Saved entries
● ● ● ● ●

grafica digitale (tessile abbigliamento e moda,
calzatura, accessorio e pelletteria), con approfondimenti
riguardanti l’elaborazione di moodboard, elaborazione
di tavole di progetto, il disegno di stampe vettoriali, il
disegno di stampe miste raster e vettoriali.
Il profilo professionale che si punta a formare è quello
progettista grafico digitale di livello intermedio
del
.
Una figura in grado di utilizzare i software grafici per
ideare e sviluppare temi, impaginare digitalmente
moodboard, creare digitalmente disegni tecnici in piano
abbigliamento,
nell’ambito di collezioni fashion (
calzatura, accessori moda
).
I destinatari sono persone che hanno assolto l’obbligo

● ● ● ● ●

_Problem to work on_. Retype each record. Keep every character as it is.

_Response box_.
grafica digitale (tessile abbigliamento e moda,
calzatura, accessorio e pelletteria), con approfondimenti
riguardanti l’elaborazione di moodboard, elaborazione
di tavole di progetto, il disegno di stampe vettoriali, il
disegno di stampe miste raster e vettoriali.
Il profilo professionale che si punta a formare è quello
progettista grafico digitale di livello intermedio
del
.
Una figura in grado di utilizzare i software grafici per
ideare e sviluppare temi, impaginare digitalmente
moodboard, creare digitalmente disegni tecnici in piano
abbigliamento,
nell’ambito di collezioni fashion (
calzatura, accessori moda
).
I destinatari sono persone che hanno assolto l’obbligo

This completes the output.